Skip site navigation (1) Skip section navigation (2)

Peripheral Links

Header And Logo

PostgreSQL
| The world's most advanced open source database.

Site Navigation

Search archives
  Advanced Search

Re: Load a database into memory


  • From: Guillaume Le'mery <glemery(at)comclick(dot)com>
  • To: Denis Perchine <dyp(at)perchine(dot)com>, pgsql-general <pgsql-general(at)postgresql(dot)org>
  • Subject: Re: Load a database into memory
  • Date: Fri, 26 Jan 2001 09:25:47 +0100
  • Message-id: <3A71348B.9020000@comclick.com> <text/plain>


For memory :

CREATE TABLE accord_editeur
(
id_regie int4 not null,
num_editeur int4 not null,
num_site int4 not null,
num_emplacement int4 not null,
num_campagne int4 not null,
num_publicite int4 not null,
num_periode int4,
par_id_technologie int4 not null,
affichage_possible int4 default 0,
ponderation_calculee int4,
date_pilotage timestamp NULL,
id_ct1 int4,
PRIMARY
KEY(id_regie,num_editeur,num_site,num_emplacement,num_campagne,num_publicit
e) );

(I've got a primary key on multiple fields because of the complexity of
my database. It's the only way to have unique record.)

CREATE TABLE parametre
(
id_parametre int4 not null primary key,
id_regie int4 NULL ,
par_id_parametre int4 NULL ,
type INT4 not null,
valeur_str varchar null,
valeur_int int4 null,
valeur_fl float8 null,
valeur_txt varchar,
date_pilotage timestamp NULL,
id_ct1 int4
);
CREATE INDEX parametre_tracking_idx ON parametre(type, valeur_int);

The query :
SELECT ae.id_regie,
ae.num_campagne,
ae.num_publicite,
ae.ponderation_calculee * random(),
>> FROM accord_editeur ae,
>> parametre par
>> WHERE ae.id_regie=1
>> AND ae.num_editeur = 1494
>> AND ae.num_site = 1
>> AND ae.num_emplacement = 1
>> AND ae.affichage_possible = 1
>> AND ae.par_id_technologie = par.id_parametre
>> AND par.type = 10
>> AND par.valeur_int = 1
>>
>> And the Explain :
>> NOTICE:  QUERY PLAN:
>>
>> Nested Loop  (cost=0.00..228.27 rows=1 width=56)
>> -> Index Scan using accord_editeur_pkey on accord_editeur ae
>> (cost=0.00..225.50 rows=1 width=48)
>> -> Index Scan using parametre_tracking_idx on parametre par
>> (cost=0.00..2.02 rows=1 width=8)
>>
>> EXPLAIN

How much tuples do you usually get from this query?
About 100.

random() can be quite expensive.
Ok, Here is with the change :

Query whitout the random() :
SELECT ae.id_regie,
ae.num_campagne,
ae.num_publicite,
ae.ponderation_calculee,
ae.num_periode
FROM accord_editeur ae,
parametre par
WHERE ae.id_regie=1
AND ae.num_editeur = 1494
AND ae.num_site = 1
AND ae.num_emplacement = 1
AND ae.affichage_possible = 1
AND ae.par_id_technologie = par.id_parametre
AND par.type = 10
AND par.valeur_int = 1

Explain :
NOTICE:  QUERY PLAN:

Nested Loop  (cost=0.00..228.27 rows=1 width=56)
-> Index Scan using parametre_tracking_idx on parametre par (cost=0.00..2.02 rows=1 width=8) -> Index Scan using accord_editeur_pkey on accord_editeur ae (cost=0.00..225.50 rows=60 width=48)

EXPLAIN

random() is not quite expensive... I'll do it in my C code...
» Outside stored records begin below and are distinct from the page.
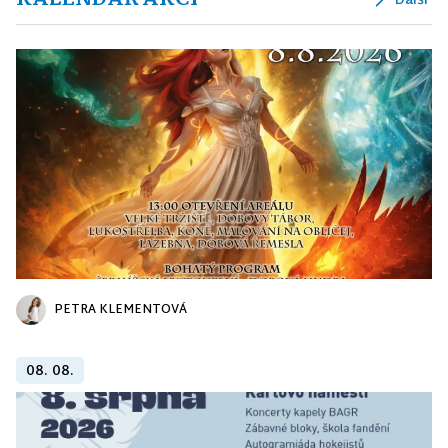
Další
PETRA KLEMENTOVÁ
08. 08.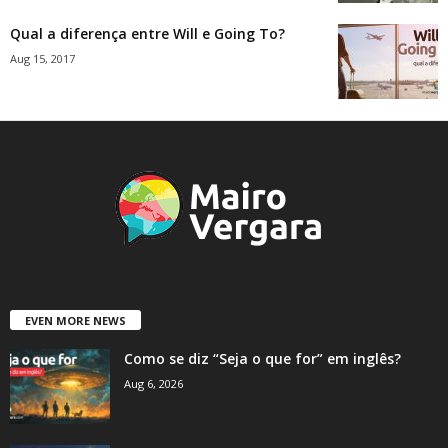
Qual a diferença entre Will e Going To?
Aug 15, 2017
EVEN MORE NEWS
Como se diz “Seja o que for” em inglês?
Aug 6, 2026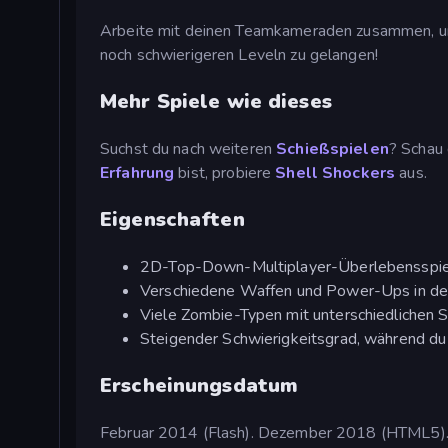
Arbeite mit deinen Teamkameraden zusammen, um 
noch schwierigeren Leveln zu gelangen!
Mehr Spiele wie dieses
Suchst du nach weiteren
Schießspielen
? Schau 
Erfahrung
bist, probiere
Shell Shockers
aus.
Eigenschaften
2D-Top-Down-Multiplayer-Überlebensspie
Verschiedene Waffen und Power-Ups in d
Viele Zombie-Typen mit unterschiedlichen 
Steigender Schwierigkeitsgrad, während du
Erscheinungsdatum
Februar 2014 (Flash). Dezember 2018 (HTML5). 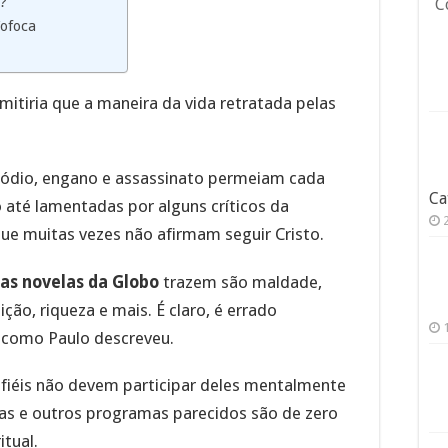
o?
C
Fofoca
itiria que a maneira da vida retratada pelas
, ódio, engano e assassinato permeiam cada
Ca
 até lamentadas por alguns críticos da
que muitas vezes não afirmam seguir Cristo.
as novelas da Globo
trazem são maldade,
ição, riqueza e mais. É claro, é errado
s como Paulo descreveu.
 fiéis não devem participar deles mentalmente
elas e outros programas parecidos são de zero
itual.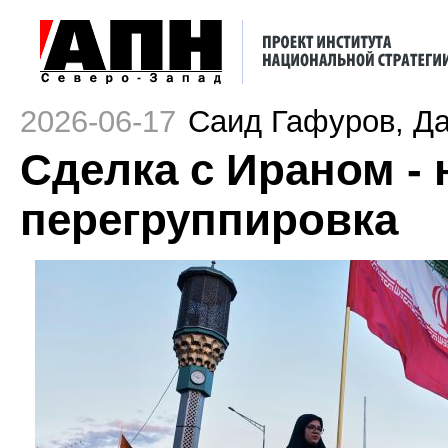
2026-06-17
Саид Гафуров, Д
Сделка с Ираном - 
перегруппировка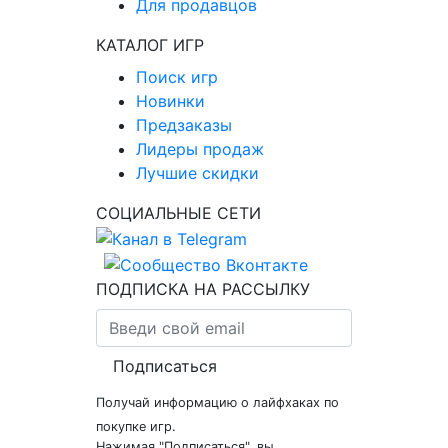
Для продавцов
КАТАЛОГ ИГР
Поиск игр
Новинки
Предзаказы
Лидеры продаж
Лучшие скидки
СОЦИАЛЬНЫЕ СЕТИ
ПОДПИСКА НА РАССЫЛКУ
Подписаться
Получай информацию о лайфхаках по
покупке игр.
Нажимая "Подписаться", вы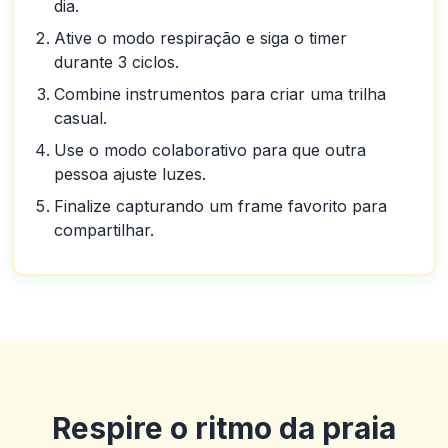
dia.
Ative o modo respiração e siga o timer
durante 3 ciclos.
Combine instrumentos para criar uma trilha
casual.
Use o modo colaborativo para que outra
pessoa ajuste luzes.
Finalize capturando um frame favorito para
compartilhar.
Guillermo
G
2025-10-22 03:17:18
Betus. Tem sido um livro de esportes muito bom e tem bons jogos
de cassino.
Respire o ritmo da praia
0
0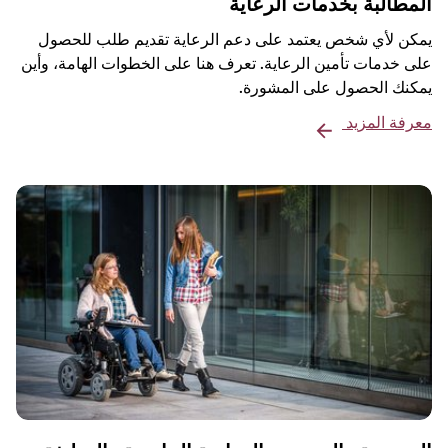
المطالبة بخدمات الرعاية
يمكن لأي شخص يعتمد على دعم الرعاية تقديم طلب للحصول
على خدمات تأمين الرعاية. تعرف هنا على الخطوات الهامة، وأين
يمكنك الحصول على المشورة.
معرفة المزيد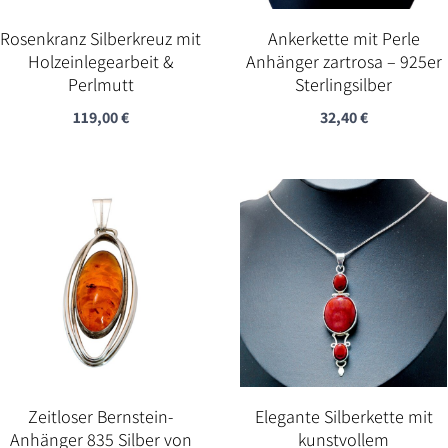
Rosenkranz Silberkreuz mit
Ankerkette mit Perle
Holzeinlegearbeit &
Anhänger zartrosa – 925er
Perlmutt
Sterlingsilber
119,00
€
32,40
€
Zeitloser Bernstein-
Elegante Silberkette mit
Anhänger 835 Silber von
kunstvollem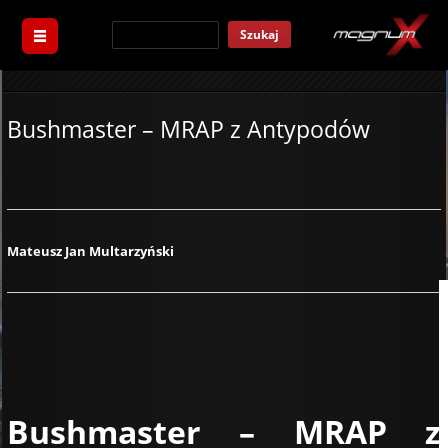
Szukaj
Bushmaster – MRAP z Antypodów
Mateusz Jan Multarzyński
Bushmaster – MRAP z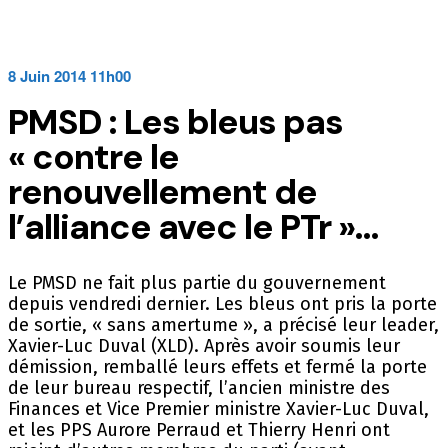
8 Juin 2014 11h00
PMSD : Les bleus pas
« contre le
renouvellement de
l’alliance avec le PTr »…
Le PMSD ne fait plus partie du gouvernement
depuis vendredi dernier. Les bleus ont pris la porte
de sortie, « sans amertume », a précisé leur leader,
Xavier-Luc Duval (XLD). Après avoir soumis leur
démission, remballé leurs effets et fermé la porte
de leur bureau respectif, l’ancien ministre des
Finances et Vice Premier ministre Xavier-Luc Duval,
et les PPS Aurore Perraud et Thierry Henri ont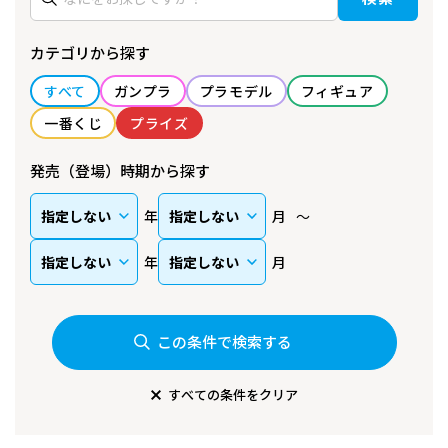
カテゴリから探す
すべて
ガンプラ
プラモデル
フィギュア
一番くじ
プライズ
発売（登場）時期から探す
年
月
年
月
この条件で検索する
すべての条件をクリア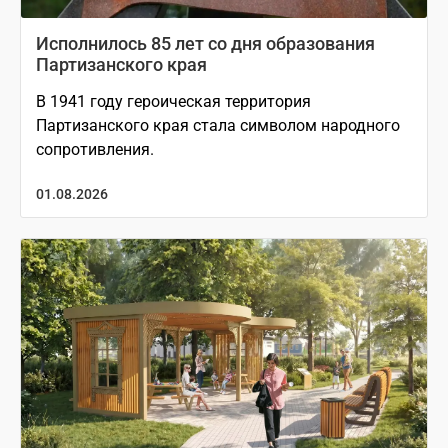
Исполнилось 85 лет со дня образования
Партизанского края
В 1941 году героическая территория
Партизанского края стала символом народного
сопротивления.
01.08.2026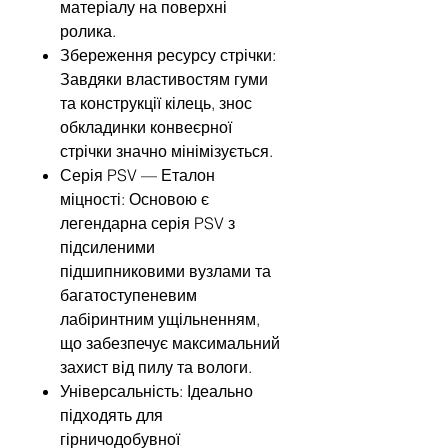
матеріалу на поверхні
ролика.
Збереження ресурсу стрічки:
Завдяки властивостям гуми
та конструкції кілець, знос
обкладинки конвеєрної
стрічки значно мінімізується.
Серія PSV — Еталон
міцності: Основою є
легендарна серія PSV з
підсиленими
підшипниковими вузлами та
багатоступеневим
лабіринтним ущільненням,
що забезпечує максимальний
захист від пилу та вологи.
Універсальність: Ідеально
підходять для
гірничодобувної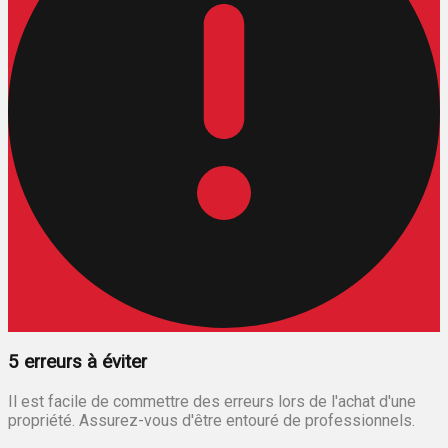
5 erreurs à éviter
Il est facile de commettre des erreurs lors de l'achat d'une
propriété. Assurez-vous d'être entouré de professionnels.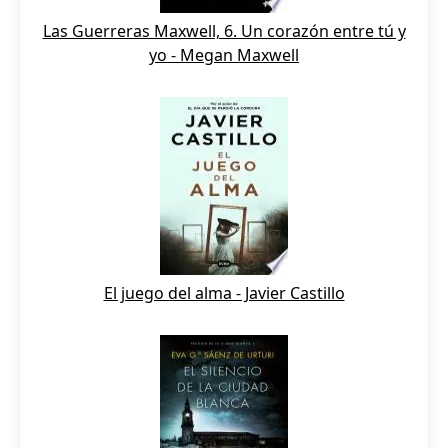
Las Guerreras Maxwell, 6. Un corazón entre tú y
yo - Megan Maxwell
El juego del alma - Javier Castillo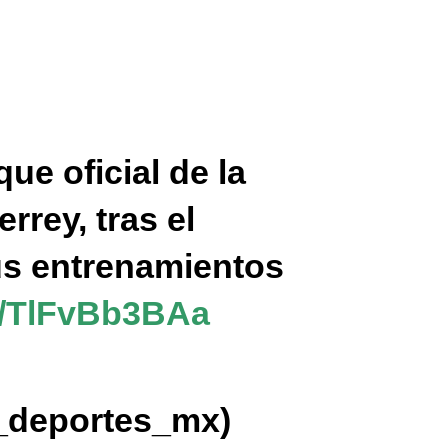
ue oficial de la
rey, tras el
us entrenamientos
om/TlFvBb3BAa
_deportes_mx)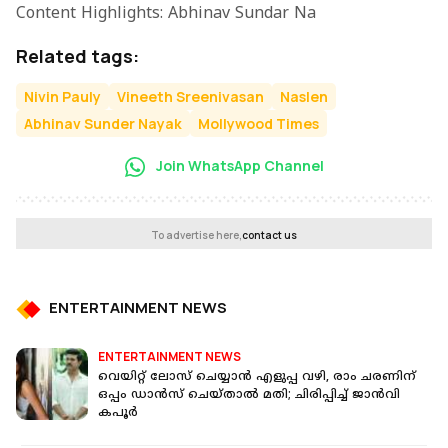
Content Highlights: Abhinav Sundar Na
Related tags:
Nivin Pauly
Vineeth Sreenivasan
Naslen
Abhinav Sunder Nayak
Mollywood Times
Join WhatsApp Channel
To advertise here,
contact us
ENTERTAINMENT NEWS
ENTERTAINMENT NEWS
വെയിറ്റ് ലോസ് ചെയ്യാന്‍ എളുപ്പ വഴി, രാം ചരണിന്
ഒപ്പം ഡാൻസ് ചെയ്താൽ മതി; ചിരിപ്പിച്ച് ജാൻവി
കപൂർ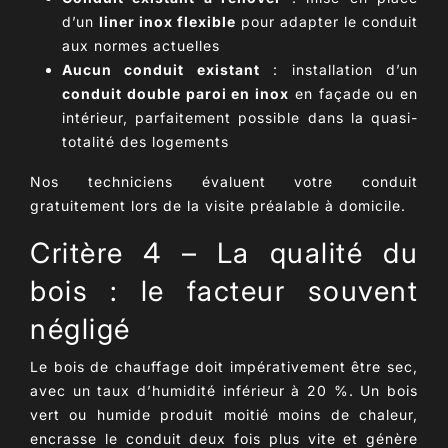
d’un
liner inox flexible
pour adapter le conduit
aux normes actuelles
Aucun conduit existant
: installation d’un
conduit double paroi en inox
en façade ou en
intérieur, parfaitement possible dans la quasi-
totalité des logements
Nos techniciens évaluent votre conduit
gratuitement lors de la
visite préalable à domicile
.
Critère 4 – La qualité du
bois : le facteur souvent
négligé
Le
bois de chauffage
doit impérativement être
sec
,
avec un
taux d’humidité inférieur à 20 %
. Un bois
vert ou humide produit moitié moins de chaleur,
encrasse le conduit deux fois plus vite et génère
Also please give us output of
vacuum verbose analyze parametre;
NOTICE:  --Relation parametre--
NOTICE: Pages 3: Changed 0, reaped 0, Empty 0, New 0; Tup 235: Vac 0, Keep/VTL 0/0, Crash 0, UnUsed 0, MinLen 64, MaxLen 148; Re-using: Free/Avail. Space 0/0; EndEmpty/Avail. Pages 0/0. CPU 0.00s/0.00u sec.
NOTICE:  Index parametre_pkey: Pages 2; Tuples 235. CPU 0.00s/0.00u sec.
NOTICE: Index parametre_tracking_idx: Pages 2; Tuples 235. CPU 0.00s/0.00u sec. NOTICE: Index parametre_idct1_idx: Pages 2; Tuples 235. CPU 0.00s/0.00u sec.
VACUUM

vacuum verbose analyze accord_editeur;
NOTICE:  --Relation accord_editeur--
NOTICE: Pages 7096: Changed 0, reaped 6790, Empty 0, New 0; Tup 447032: Vac 0, Keep/VTL 0/0, Crash 0, UnUsed 23768, MinLen 124, MaxLen 124; Re-using: Free/Avail. Space 721776/0; EndEmpty/Avail. Pages 0/0. CPU 0.21s/1.85u sec. NOTICE: Index accord_editeur_pkey: Pages 3339; Tuples 447032: Deleted 0. CPU 0.19s/1.01u sec.
VACUUM

But it seems that the problem is in your too large index. It is quite expensive to traverse it (note that all cost flows from index scan over it).

I do not know the exact statictics for your data, but if you create an index with small amount of fields, which account vast of the data, query should became much faster, if optimizer will decide to use this index. As a first try you can create index on num_editeur. Do not forget to do vacuum analyze accord_editeur; after this.

OK, I dropped the large index and only set one on num_editeur.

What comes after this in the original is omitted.